Рядом с небольшим деревянным домом Джонни Помбертона она выглядела, как самый диковинный агрегат из всех виденных мною в жизни. Слабый, не очень приятный запах исходил из того места, где она стояла.
Когда-то давно, в начале своей карьеры, она была землеснарядом или чем-то в таком роде. Теперь в ней было всего понемногу. Единственная определенная вещь касалась ее размеров: она была очень велика. Верх передней решетки находился на уровне головы высокого мужчины. Кабина на ней выглядела, как скворечник. Со своими сдвоенными огромными колесами она могла сойти за тягач и одновременно за цистерну для топлива.
Да, она могла бы сойти за тягач и за цистерну — если бы не розовый цвет, в который она была покрашена. На боку красовалась надпись, выведенная готическими буквами: ПЕТУНИЯ.
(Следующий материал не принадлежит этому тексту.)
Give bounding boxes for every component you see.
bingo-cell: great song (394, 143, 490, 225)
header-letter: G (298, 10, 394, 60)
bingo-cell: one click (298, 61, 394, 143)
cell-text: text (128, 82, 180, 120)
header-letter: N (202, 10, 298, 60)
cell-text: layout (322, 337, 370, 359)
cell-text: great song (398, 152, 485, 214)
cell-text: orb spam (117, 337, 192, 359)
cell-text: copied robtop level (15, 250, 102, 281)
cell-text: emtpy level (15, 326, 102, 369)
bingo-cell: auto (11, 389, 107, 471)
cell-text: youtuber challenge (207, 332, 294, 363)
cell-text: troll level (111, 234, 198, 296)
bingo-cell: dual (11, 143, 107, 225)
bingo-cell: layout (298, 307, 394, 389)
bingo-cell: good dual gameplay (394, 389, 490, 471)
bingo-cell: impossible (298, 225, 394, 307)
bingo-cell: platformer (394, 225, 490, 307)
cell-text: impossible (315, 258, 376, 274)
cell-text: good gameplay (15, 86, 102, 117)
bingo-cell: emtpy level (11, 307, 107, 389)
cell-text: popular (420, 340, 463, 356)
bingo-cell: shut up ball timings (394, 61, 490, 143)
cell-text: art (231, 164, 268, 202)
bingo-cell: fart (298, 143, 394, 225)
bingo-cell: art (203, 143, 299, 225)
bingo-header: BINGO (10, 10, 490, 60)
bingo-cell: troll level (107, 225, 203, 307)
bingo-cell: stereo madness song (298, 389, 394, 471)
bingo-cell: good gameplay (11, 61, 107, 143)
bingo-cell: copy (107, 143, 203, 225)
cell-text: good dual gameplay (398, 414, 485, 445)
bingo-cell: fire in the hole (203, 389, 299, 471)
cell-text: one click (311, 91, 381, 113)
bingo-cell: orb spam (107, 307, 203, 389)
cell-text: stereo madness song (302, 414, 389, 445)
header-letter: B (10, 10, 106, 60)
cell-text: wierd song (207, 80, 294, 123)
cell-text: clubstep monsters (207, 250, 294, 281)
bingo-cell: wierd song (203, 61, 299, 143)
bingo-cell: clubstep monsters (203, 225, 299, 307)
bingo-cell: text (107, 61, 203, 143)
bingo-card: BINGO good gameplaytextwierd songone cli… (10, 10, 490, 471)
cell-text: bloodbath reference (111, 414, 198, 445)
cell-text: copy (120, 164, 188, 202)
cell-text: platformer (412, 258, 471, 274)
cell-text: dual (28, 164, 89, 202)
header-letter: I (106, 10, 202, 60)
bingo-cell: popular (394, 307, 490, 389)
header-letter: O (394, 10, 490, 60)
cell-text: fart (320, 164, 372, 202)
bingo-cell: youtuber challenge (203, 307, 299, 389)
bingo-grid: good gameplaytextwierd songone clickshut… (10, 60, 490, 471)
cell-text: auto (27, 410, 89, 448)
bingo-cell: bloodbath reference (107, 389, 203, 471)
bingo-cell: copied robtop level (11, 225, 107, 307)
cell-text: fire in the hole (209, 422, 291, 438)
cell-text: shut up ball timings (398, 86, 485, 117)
— Не знаю, что и подумать, — сказал я. — Что это?
Помбертон закурил «Кэмэл» и небрежно бросил:
— Гавночерпалка.
— Что?
Он усмехнулся:
— Вместительностью двадцать тысяч галлонов. — пояснил он. — Просто потрясающая штуковина, эта «Петуния».
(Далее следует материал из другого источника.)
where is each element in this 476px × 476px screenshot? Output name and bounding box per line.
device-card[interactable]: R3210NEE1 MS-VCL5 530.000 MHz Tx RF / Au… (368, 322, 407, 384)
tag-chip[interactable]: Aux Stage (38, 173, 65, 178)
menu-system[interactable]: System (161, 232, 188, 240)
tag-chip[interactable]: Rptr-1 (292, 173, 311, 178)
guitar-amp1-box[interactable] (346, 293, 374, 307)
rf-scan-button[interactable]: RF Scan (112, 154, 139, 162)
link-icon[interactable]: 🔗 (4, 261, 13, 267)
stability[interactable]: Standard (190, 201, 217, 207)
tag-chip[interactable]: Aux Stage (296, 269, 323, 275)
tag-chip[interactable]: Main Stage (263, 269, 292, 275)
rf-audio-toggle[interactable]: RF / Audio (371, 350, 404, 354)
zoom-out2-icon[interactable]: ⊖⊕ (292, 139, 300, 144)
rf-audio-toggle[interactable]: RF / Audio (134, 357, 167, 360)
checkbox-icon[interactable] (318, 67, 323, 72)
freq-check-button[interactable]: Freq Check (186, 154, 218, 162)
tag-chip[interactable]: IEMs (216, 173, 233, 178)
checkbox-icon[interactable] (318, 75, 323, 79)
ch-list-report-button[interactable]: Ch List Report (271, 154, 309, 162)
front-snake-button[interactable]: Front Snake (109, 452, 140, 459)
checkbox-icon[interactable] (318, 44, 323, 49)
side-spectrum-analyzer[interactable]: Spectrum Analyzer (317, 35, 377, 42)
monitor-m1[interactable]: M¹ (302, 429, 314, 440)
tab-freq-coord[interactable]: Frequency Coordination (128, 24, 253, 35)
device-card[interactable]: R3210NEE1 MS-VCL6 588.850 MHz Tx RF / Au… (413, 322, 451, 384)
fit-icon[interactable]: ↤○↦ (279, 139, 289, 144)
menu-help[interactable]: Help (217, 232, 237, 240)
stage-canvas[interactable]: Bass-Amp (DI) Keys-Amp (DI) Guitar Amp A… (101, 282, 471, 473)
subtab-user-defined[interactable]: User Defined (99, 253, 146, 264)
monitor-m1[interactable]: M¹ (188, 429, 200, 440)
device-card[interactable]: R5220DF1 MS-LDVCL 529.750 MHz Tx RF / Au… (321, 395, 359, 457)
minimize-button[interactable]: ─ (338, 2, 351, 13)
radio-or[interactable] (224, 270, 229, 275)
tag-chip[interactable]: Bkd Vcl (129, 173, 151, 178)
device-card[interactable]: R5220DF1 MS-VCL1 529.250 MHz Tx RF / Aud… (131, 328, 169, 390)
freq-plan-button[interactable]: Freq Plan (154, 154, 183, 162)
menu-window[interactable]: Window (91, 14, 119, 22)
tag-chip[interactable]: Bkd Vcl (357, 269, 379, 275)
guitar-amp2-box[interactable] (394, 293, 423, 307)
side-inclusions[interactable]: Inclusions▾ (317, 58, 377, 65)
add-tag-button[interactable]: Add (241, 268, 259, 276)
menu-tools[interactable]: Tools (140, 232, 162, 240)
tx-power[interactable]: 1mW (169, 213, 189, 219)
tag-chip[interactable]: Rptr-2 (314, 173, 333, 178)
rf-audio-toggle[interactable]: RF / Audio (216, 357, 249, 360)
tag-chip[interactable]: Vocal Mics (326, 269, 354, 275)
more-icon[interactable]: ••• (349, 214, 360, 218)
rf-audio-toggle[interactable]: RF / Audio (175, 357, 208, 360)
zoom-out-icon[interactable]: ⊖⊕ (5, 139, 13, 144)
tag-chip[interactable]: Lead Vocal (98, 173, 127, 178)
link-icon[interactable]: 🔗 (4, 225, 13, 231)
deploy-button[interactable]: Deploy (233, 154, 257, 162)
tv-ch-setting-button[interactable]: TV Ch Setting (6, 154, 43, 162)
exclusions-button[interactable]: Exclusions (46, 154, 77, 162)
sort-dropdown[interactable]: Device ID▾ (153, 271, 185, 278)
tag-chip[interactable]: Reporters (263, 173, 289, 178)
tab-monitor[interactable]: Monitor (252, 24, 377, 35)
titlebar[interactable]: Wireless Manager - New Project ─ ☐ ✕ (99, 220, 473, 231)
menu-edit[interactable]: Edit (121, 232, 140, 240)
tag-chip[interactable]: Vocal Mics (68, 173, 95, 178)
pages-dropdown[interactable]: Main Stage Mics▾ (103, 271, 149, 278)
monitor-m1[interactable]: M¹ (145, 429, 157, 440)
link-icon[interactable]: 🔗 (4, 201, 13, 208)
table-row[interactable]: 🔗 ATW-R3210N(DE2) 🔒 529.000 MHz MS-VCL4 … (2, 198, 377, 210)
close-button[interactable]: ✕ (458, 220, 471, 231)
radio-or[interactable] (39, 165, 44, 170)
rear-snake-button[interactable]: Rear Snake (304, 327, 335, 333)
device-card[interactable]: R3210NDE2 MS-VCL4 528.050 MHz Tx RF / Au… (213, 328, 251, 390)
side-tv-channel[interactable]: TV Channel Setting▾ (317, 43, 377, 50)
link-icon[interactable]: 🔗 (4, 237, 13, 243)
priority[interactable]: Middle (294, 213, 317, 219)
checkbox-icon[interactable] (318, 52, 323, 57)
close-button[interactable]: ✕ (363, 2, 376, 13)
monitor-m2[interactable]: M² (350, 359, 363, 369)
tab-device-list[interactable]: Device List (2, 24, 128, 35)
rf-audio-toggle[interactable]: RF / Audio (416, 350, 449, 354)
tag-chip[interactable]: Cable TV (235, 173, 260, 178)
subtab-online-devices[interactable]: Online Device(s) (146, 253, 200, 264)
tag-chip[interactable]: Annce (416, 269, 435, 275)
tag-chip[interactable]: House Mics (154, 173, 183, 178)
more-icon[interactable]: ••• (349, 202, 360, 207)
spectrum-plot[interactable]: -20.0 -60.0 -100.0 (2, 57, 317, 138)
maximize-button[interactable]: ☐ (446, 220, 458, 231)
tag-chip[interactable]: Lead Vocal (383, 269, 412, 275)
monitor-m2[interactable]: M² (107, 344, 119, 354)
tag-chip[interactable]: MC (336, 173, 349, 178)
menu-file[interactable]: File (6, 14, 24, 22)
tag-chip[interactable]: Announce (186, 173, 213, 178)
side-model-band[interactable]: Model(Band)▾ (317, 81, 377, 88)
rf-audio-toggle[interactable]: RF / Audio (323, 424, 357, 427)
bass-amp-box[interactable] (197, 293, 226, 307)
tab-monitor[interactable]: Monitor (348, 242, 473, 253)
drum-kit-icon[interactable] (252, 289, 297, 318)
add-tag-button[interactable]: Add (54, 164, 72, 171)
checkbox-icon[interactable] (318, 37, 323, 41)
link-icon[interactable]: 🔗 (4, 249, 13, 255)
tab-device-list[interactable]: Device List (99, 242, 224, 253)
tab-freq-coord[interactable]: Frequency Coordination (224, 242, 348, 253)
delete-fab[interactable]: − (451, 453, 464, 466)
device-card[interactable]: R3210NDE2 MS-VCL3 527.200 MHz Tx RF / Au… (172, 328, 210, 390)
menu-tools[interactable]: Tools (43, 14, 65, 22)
— Не понимаю. — Но я начал кое-что понимать. Эрни — прежний Эрни — оценил бы эту чудовищную иронию судьбы.
По телефону я просил Помбертона сдать в аренду один из его тракторов. Однако все они были заняты на стройках — два в Либертивилле и два в Филли. У него был еще грейдер, но тот как раз вышел из строя во время расчистки рождественских заносов. Джонни сказал, что после закрытия гаража Дарнелла техника стала пользоваться огромным спросом.
«Петуния» действительно была цистерной. Ее работа заключалась в выкачивании содержимого из городской канализационной системы.
— Сколько же она весит? — спросил я. Он отшвырнул сигарету.
— Порожняя или с дерьмом?
Я сглотнул:
— А какая она сейчас?
Он откинул голову назад и громко захохотал:
— Неужели ты думаешь, что я сдаю в аренду груженые цистерны?
Он еще раз захохотал.
— Нет — она сухая и выскобленная чуть ли не до блеска. Конечно, аромат все равно остается. Чувствуешь?
Я повел носом. Да, я чувствовал ее аромат.
— Могло быть и хуже, — сказал я.
— Конечно, — согласился Джонни. — Первоначально «Петуния» весила больше, но сейчас ее регистрационный вес составляет восемнадцать тысяч фунтов. Ее вес пришлось уменьшить из-за ограничений на дорогах. У нее пять скоростей, а с двухскоростным переключателем — все десять… если ты умеешь работать со сцеплением.
Он бросил сомнительный взгляд на мои костыли и закурил новую сигарету.
— Ты можешь нажимать на сцепление?
— Конечно, — сказал я, сделав непроницаемое лицо. — Если педали не очень жесткие. — Но на сколько меня хватит — этого я не знал.
— Ну, не буду лезть не в свое дело. — Он посмотрел на меня лучезарными глазами. — Думаю, девяносто баксов у тебя с собой? Это за один день.
Я протянул деньги.
— Могу я оставить ее здесь? До вечера.